# Is Beethoven battier than Mozart?



## jtbell (Oct 4, 2012)

From a report by the committee responsible for the performing arts series at our college, about last year's activities:



> There were two issues during the production of the performances that require some mention and explanation. The first concerns the great bat infestation of _____ Hall on the week prior to, during, and following the performance of <date>. On the evening prior to the performance, well over 100 bats were observed circling in the interior of _____ Hall. During the performance, about 20 bats circled the audience and performer. They seemed particularly excited by Beethoven, but were somewhat less enthusiastic concerning the Mozart selection.


----------



## ribonucleic (Aug 20, 2014)

Well, Beethoven used all those 30,000 Hz notes that were considered too outre in Mozart's time.


----------



## ptr (Jan 22, 2013)

Naa, me thinks that the bat reaction is rather down to the Beethoven audience being smellier!

/ptr


----------



## Cosmos (Jun 28, 2013)

Have you seen Beethoven's portraits? He was a vampire!


----------



## hpowders (Dec 23, 2013)

I should be as batty as either one of them. Then I would consider myself blessed.


----------



## SONNET CLV (May 31, 2014)

Perhaps the creatures had gotten concert dates mixed up and were expecting a performance of _Die Fledermaus_!


----------



## GGluek (Dec 11, 2011)

Shane Battier was a far better basketball player than either Beethoven or Mozart.


----------



## hpowders (Dec 23, 2013)

From my reading, it would seem Beethoven was a bit more eccentric than Mozart.


----------



## KenOC (Mar 7, 2011)

hpowders said:


> From my reading, it would seem Beethoven was a bit more eccentric than Mozart.

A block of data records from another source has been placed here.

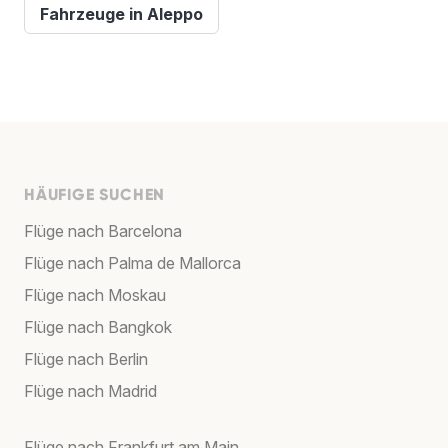
Fahrzeuge in Aleppo
HÄUFIGE SUCHEN
Flüge nach Barcelona
Flüge nach Palma de Mallorca
Flüge nach Moskau
Flüge nach Bangkok
Flüge nach Berlin
Flüge nach Madrid
Flüge nach Frankfurt am Main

Beethoven says, "Hey, at least I don't talk dirty to my sister!"


----------



## Weston (Jul 11, 2008)

Actually it probably mean _I'm_ battier. Their reaction pretty much sums up my response to both composers, although Mozart has grown on me by leaps and bounds over the past couple of years.


----------



## ArtMusic (Jan 5, 2013)

Beethoven had the big messy hair do similar to even many conductors today.


----------



## PetrB (Feb 28, 2012)

KenOC said:


> Beethoven says, "Hey, at least I don't talk dirty to my sister!"


Um, I think such a scenario depends a lot on having a sister to talk dirty to....


----------



## PetrB (Feb 28, 2012)

*Flying rodents acclimated to and discerning about Western-culture classical music!

~ Film at Eleven! ~*

Yeah, right.
It is how much air is disturbed that gets to the bats, not the quality of the music. 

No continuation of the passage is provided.